The flu season is already underway. Even though no case of influenza has been confirmed in Val Verde County, several counties in Texas have confirmed the flu and some Emergency Rooms are reporting an increase in people presenting with flu-like illnesses. Flu season typically starts in October, peaks around January or February and ends late March or April. It is hard to predict how bad a flu season will be because circulating viruses and the number of people who get vaccinated vary from year to year. Based on CDC estimates, five to twenty percent (2,500 to 10,000) Val Verde County residents catch the flu yearly and 5 to 20 die from complications of the flu. Years of research show that unvaccinated persons are two to three times more likely to have severe flu (requiring hospitalization) than those who are vaccinated. Getting the flu shot is the simplest thing one can do to reduce the odds of getting sick or spreading flu to others. A flu shot costs less than 100 dollars which is far cheaper than the thousands one could spend on being hospitalized with the flu. Numerous local employers offer free flu shots and if you have insurance, there is generally no co-pay for flu shots.
The benefits of getting a flu shot far outweigh any associated risks. 500 to 10,000 unvaccinated people die from complications of the flu yearly but only one or two of more than 2 million people vaccinated will die. Like wearing a seat belt, flu vaccines are not 100% protective but they save many lives. Most flu vaccines provide protection from three or four different flu viruses. These vaccines are much safer than those used twenty years ago because there are now egg free vaccines for those with allergies, intradermal vaccines (vaccines with very small needles) and several vaccines that contain little or no preservatives.

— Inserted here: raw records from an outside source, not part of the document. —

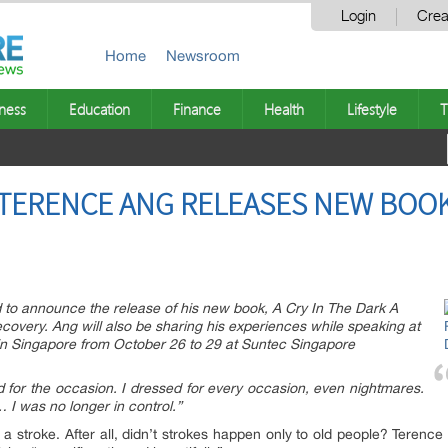
Login
Crea
Home
Newsroom
ness
Education
Finance
Health
Lifestyle
T
TERENCE ANG RELEASES NEW BOOK 
d to announce the release of his new book, A Cry In The Dark A
covery. Ang will also be sharing his experiences while speaking at
in Singapore from October 26 to 29 at Suntec Singapore
 for the occasion. I dressed for every occasion, even nightmares.
I was no longer in control.”
 stroke. After all, didn’t strokes happen only to old people? Terence d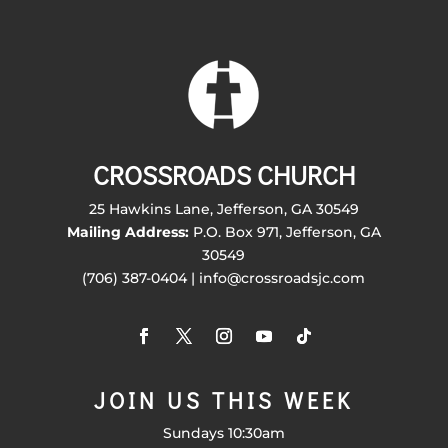
CROSSROADS CHURCH
25 Hawkins Lane, Jefferson, GA 30549
Mailing Address:
P.O. Box 971, Jefferson, GA
30549
(706) 387-0404 | info@crossroadsjc.com
JOIN US THIS WEEK
Sundays 10:30am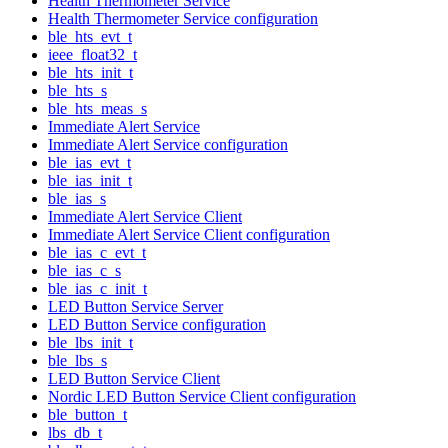
Health Thermometer Service
Health Thermometer Service configuration
ble_hts_evt_t
ieee_float32_t
ble_hts_init_t
ble_hts_s
ble_hts_meas_s
Immediate Alert Service
Immediate Alert Service configuration
ble_ias_evt_t
ble_ias_init_t
ble_ias_s
Immediate Alert Service Client
Immediate Alert Service Client configuration
ble_ias_c_evt_t
ble_ias_c_s
ble_ias_c_init_t
LED Button Service Server
LED Button Service configuration
ble_lbs_init_t
ble_lbs_s
LED Button Service Client
Nordic LED Button Service Client configuration
ble_button_t
lbs_db_t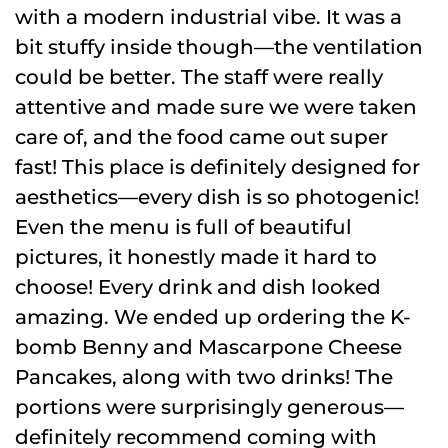
with a modern industrial vibe. It was a
bit stuffy inside though—the ventilation
could be better. The staff were really
attentive and made sure we were taken
care of, and the food came out super
fast! This place is definitely designed for
aesthetics—every dish is so photogenic!
Even the menu is full of beautiful
pictures, it honestly made it hard to
choose! Every drink and dish looked
amazing. We ended up ordering the K-
bomb Benny and Mascarpone Cheese
Pancakes, along with two drinks! The
portions were surprisingly generous—
definitely recommend coming with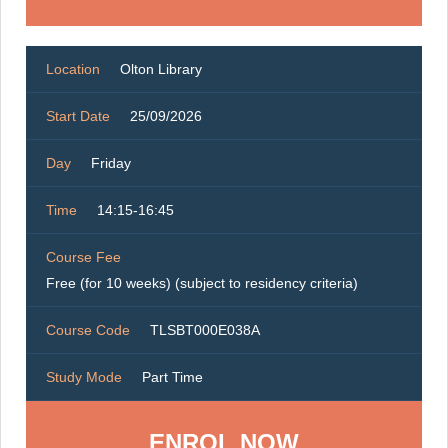
Location
Olton Library
Start Date
25/09/2026
Day
Friday
Time
14:15-16:45
Course Fee
Free (for 10 weeks) (subject to residency criteria)
Course Code
TLSBT000E038A
Study Mode
Part Time
ENROL NOW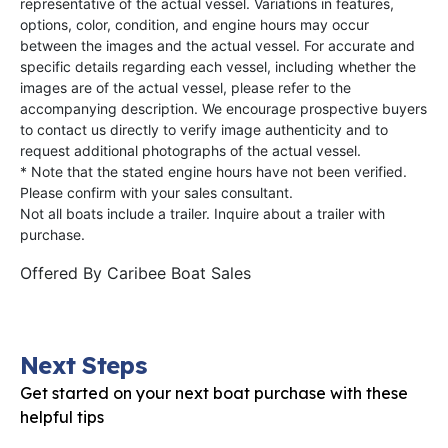
representative of the actual vessel. Variations in features,
options, color, condition, and engine hours may occur
between the images and the actual vessel. For accurate and
specific details regarding each vessel, including whether the
images are of the actual vessel, please refer to the
accompanying description. We encourage prospective buyers
to contact us directly to verify image authenticity and to
request additional photographs of the actual vessel.
* Note that the stated engine hours have not been verified.
Please confirm with your sales consultant.
Not all boats include a trailer. Inquire about a trailer with
purchase.
Offered By
Caribee Boat Sales
Next Steps
Get started on your next boat purchase with these
helpful tips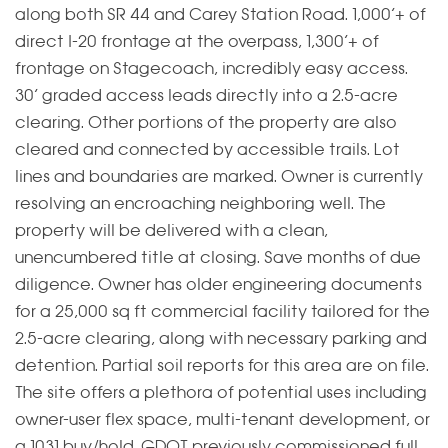
along both SR 44 and Carey Station Road. 1,000’+ of
direct I-20 frontage at the overpass, 1,300’+ of
frontage on Stagecoach, incredibly easy access.
30’ graded access leads directly into a 2.5-acre
clearing. Other portions of the property are also
cleared and connected by accessible trails. Lot
lines and boundaries are marked. Owner is currently
resolving an encroaching neighboring well. The
property will be delivered with a clean,
unencumbered title at closing. Save months of due
diligence. Owner has older engineering documents
for a 25,000 sq ft commercial facility tailored for the
2.5-acre clearing, along with necessary parking and
detention. Partial soil reports for this area are on file.
The site offers a plethora of potential uses including
owner-user flex space, multi-tenant development, or
a 1031 buy/hold. GDOT previously commissioned full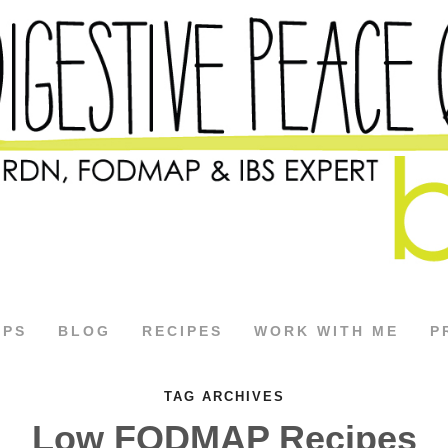
APS
BLOG
RECIPES
WORK WITH ME
P
TAG ARCHIVES
Low FODMAP Recipes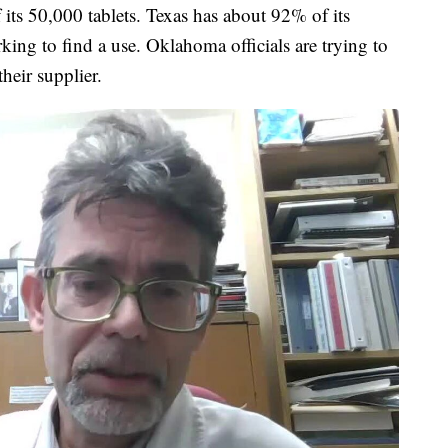
f its 50,000 tablets. Texas has about 92% of its
ing to find a use. Oklahoma officials are trying to
their supplier.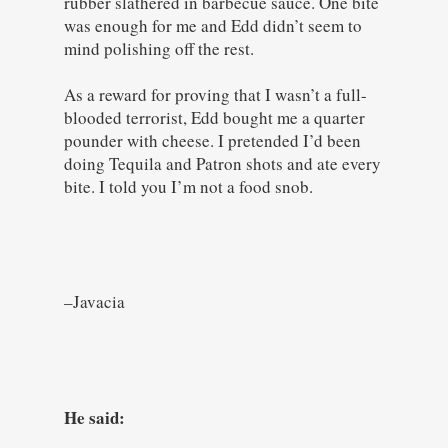
rubber slathered in barbecue sauce. One bite
was enough for me and Edd didn’t seem to
mind polishing off the rest.
As a reward for proving that I wasn’t a full-
blooded terrorist, Edd bought me a quarter
pounder with cheese. I pretended I’d been
doing Tequila and Patron shots and ate every
bite. I told you I’m not a food snob.
–Javacia
He said: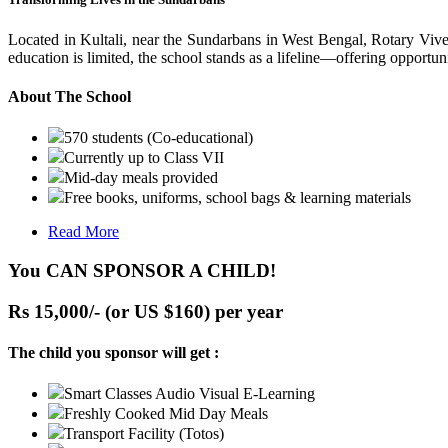
Located in Kultali, near the Sundarbans in West Bengal, Rotary Vive
education is limited, the school stands as a lifeline—offering opportuni
About The School
570 students (Co-educational)
Currently up to Class VII
Mid-day meals provided
Free books, uniforms, school bags & learning materials
Read More
You CAN SPONSOR A CHILD!
Rs 15,000/- (or US $160) per year
The child you sponsor will get :
Smart Classes Audio Visual E-Learning
Freshly Cooked Mid Day Meals
Transport Facility (Totos)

Now is the best time to get vaccinated because flu activity will get worse as the winter months come. “We all have an obligation in limiting the spread of flu this season because a well vaccinated community has what is known as herd immunity - enough immunity to significantly reduce the spread of flu in the area. This is why countries with low vaccine rates still have high death rates from vaccine preventable diseases such as flu, meningitis, hepatitis B, Pertussis and TB,” concludes Dr. Simwale.